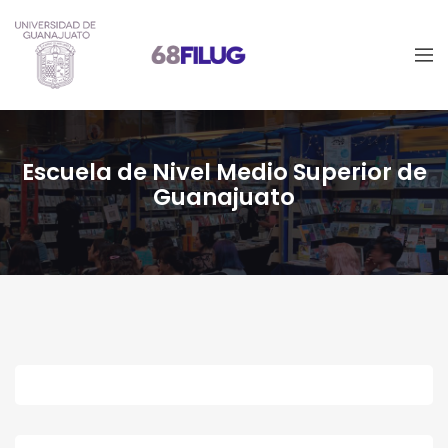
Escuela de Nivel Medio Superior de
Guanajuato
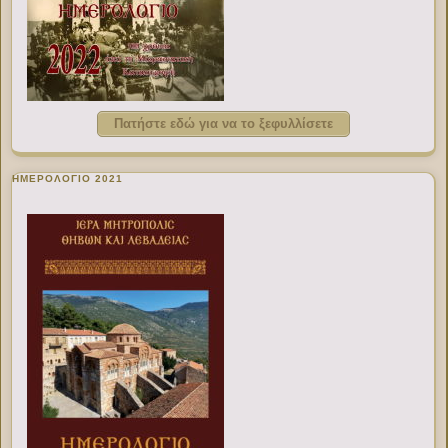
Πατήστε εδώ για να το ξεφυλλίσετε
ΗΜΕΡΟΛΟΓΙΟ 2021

--

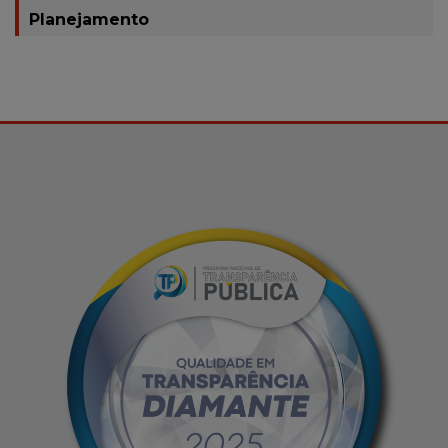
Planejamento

WHAT NEEDS TO BE DONE:
Using the entries above, repeat exactly the lines from the one with "Escuela de Nivel Medio Superior de" to the one with "ΗΜΕΡΟΛΟΓΙΟ 2021", both included, and leave the pictures behind.

EXERCISE OUTPUT:
Escuela de Nivel Medio Superior de
Guanajuato
Πατήστε εδώ για να το ξεφυλλίσετε
ΗΜΕΡΟΛΟΓΙΟ 2021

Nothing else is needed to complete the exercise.